[What you are asked to do]: Provide only the number of lines in the listing that contain the string "will".

--

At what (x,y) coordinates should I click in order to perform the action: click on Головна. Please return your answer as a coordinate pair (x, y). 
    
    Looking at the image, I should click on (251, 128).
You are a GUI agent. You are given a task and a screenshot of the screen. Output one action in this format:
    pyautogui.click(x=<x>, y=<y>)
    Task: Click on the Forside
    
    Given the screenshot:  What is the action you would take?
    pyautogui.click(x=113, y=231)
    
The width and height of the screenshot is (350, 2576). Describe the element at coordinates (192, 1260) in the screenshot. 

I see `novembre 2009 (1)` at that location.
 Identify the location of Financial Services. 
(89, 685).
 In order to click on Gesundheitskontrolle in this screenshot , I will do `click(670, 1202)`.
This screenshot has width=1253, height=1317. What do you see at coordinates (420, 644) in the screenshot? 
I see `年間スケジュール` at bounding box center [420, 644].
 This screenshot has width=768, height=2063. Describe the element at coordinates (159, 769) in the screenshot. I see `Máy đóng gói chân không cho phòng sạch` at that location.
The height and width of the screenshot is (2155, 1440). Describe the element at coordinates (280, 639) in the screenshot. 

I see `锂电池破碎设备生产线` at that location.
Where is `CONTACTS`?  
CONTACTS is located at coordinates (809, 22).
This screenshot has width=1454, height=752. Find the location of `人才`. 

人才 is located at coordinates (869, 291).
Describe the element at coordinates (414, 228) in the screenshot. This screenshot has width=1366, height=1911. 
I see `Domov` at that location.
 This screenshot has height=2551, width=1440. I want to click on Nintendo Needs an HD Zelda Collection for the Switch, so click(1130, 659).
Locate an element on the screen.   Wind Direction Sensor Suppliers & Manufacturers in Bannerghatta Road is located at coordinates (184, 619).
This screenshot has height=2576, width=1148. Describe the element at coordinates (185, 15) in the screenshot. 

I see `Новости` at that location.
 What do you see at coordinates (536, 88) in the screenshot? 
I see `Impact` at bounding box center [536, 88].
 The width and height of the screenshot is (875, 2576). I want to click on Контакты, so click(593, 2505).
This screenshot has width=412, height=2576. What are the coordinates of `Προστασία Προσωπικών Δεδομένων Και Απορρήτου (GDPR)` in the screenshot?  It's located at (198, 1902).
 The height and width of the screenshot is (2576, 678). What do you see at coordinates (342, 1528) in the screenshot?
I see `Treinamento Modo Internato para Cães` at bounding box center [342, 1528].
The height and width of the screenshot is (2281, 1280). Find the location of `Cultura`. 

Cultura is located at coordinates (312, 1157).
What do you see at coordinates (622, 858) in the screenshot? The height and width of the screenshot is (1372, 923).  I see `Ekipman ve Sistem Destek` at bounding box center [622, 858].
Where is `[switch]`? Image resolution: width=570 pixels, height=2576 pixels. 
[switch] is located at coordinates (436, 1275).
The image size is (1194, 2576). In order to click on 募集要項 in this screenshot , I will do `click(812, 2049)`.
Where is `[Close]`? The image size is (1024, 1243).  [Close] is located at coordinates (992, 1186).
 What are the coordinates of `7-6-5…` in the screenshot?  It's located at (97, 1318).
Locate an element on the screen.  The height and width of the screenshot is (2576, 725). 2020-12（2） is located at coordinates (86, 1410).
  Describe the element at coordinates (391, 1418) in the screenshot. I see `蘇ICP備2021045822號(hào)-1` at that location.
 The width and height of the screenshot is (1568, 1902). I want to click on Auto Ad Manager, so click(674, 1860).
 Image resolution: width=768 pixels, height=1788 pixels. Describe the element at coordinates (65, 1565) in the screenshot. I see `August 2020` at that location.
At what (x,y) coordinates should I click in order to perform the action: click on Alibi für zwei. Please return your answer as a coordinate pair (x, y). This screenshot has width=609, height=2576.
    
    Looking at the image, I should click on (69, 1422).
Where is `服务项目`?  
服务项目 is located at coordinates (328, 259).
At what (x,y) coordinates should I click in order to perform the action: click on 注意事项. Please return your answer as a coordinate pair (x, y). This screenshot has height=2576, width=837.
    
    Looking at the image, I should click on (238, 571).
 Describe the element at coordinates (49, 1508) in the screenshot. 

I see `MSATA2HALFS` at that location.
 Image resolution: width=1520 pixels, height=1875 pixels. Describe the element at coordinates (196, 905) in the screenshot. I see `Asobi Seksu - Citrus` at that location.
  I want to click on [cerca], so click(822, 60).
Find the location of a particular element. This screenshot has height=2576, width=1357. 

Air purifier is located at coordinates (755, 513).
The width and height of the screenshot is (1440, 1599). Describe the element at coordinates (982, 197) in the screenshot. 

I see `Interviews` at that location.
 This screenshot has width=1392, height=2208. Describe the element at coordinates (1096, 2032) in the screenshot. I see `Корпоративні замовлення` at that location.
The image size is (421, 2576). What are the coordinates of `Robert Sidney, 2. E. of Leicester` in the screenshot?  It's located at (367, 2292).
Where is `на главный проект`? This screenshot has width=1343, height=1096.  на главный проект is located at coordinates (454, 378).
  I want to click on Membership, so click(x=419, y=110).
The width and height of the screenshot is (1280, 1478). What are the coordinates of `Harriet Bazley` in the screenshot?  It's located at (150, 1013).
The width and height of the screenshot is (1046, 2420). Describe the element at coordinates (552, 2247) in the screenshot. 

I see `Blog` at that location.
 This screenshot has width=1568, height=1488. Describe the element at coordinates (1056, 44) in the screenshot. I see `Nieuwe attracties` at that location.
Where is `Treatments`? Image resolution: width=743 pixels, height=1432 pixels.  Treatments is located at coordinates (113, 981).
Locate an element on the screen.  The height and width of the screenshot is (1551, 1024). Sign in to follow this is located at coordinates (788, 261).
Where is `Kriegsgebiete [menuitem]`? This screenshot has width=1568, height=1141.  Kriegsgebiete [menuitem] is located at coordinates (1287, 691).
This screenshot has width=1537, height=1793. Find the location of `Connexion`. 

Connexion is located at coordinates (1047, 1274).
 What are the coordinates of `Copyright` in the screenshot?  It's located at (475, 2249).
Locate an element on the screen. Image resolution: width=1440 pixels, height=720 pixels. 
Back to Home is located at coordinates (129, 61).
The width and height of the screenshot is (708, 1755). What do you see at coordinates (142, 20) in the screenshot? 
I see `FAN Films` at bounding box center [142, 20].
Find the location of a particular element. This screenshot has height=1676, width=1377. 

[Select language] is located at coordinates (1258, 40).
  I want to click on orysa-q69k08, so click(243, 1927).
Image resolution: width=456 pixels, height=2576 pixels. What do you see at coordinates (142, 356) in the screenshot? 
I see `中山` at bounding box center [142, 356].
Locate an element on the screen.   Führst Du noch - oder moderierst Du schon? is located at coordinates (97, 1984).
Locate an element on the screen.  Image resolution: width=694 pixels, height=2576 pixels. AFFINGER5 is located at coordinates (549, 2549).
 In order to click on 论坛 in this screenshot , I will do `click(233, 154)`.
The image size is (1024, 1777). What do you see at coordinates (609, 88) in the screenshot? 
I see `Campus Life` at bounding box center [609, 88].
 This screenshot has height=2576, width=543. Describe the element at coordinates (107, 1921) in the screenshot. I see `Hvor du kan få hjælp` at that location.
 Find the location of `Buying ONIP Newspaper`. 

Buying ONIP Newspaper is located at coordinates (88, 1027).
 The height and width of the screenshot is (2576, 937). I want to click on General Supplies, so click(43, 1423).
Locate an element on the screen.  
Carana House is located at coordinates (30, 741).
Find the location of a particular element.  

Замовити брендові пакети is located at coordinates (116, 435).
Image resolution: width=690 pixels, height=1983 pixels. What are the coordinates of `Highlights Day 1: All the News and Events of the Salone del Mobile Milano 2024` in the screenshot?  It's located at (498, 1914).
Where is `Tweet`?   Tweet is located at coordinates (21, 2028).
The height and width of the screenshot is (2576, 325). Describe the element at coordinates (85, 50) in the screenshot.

--

[Problem solution]: 3